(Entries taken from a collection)
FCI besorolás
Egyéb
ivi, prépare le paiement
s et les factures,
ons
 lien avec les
==
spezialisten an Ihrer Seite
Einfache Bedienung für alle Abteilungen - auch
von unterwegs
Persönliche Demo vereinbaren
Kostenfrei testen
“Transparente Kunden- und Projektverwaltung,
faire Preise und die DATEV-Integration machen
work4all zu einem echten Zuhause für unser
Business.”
* * *
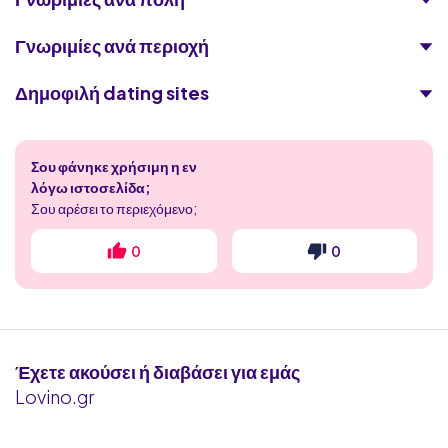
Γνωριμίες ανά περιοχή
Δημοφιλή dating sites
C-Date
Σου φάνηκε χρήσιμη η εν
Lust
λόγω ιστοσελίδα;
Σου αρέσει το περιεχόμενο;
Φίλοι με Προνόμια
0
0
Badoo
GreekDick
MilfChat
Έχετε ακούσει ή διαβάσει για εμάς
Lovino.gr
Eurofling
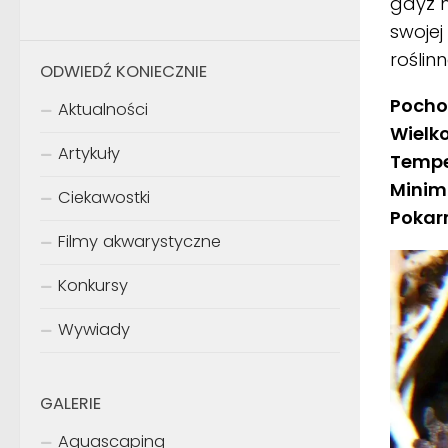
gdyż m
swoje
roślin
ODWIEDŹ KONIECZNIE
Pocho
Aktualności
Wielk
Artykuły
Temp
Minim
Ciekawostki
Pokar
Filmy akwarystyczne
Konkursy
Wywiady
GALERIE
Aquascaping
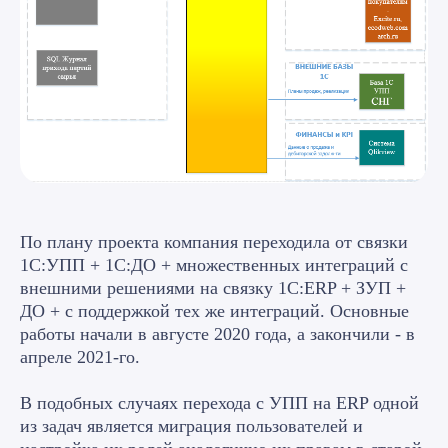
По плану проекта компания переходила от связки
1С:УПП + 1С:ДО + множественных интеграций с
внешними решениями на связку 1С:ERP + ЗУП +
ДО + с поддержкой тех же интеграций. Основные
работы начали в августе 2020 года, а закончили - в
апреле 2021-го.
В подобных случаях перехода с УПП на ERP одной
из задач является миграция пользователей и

> [Work task]: Repeat exactly the lines above from the one with "FCI besorolás" up to and including the one with "lien avec les". No other line belongs in the reply.

> [Response]:
FCI besorolás
Egyéb
ivi, prépare le paiement
s et les factures,
ons
 lien avec les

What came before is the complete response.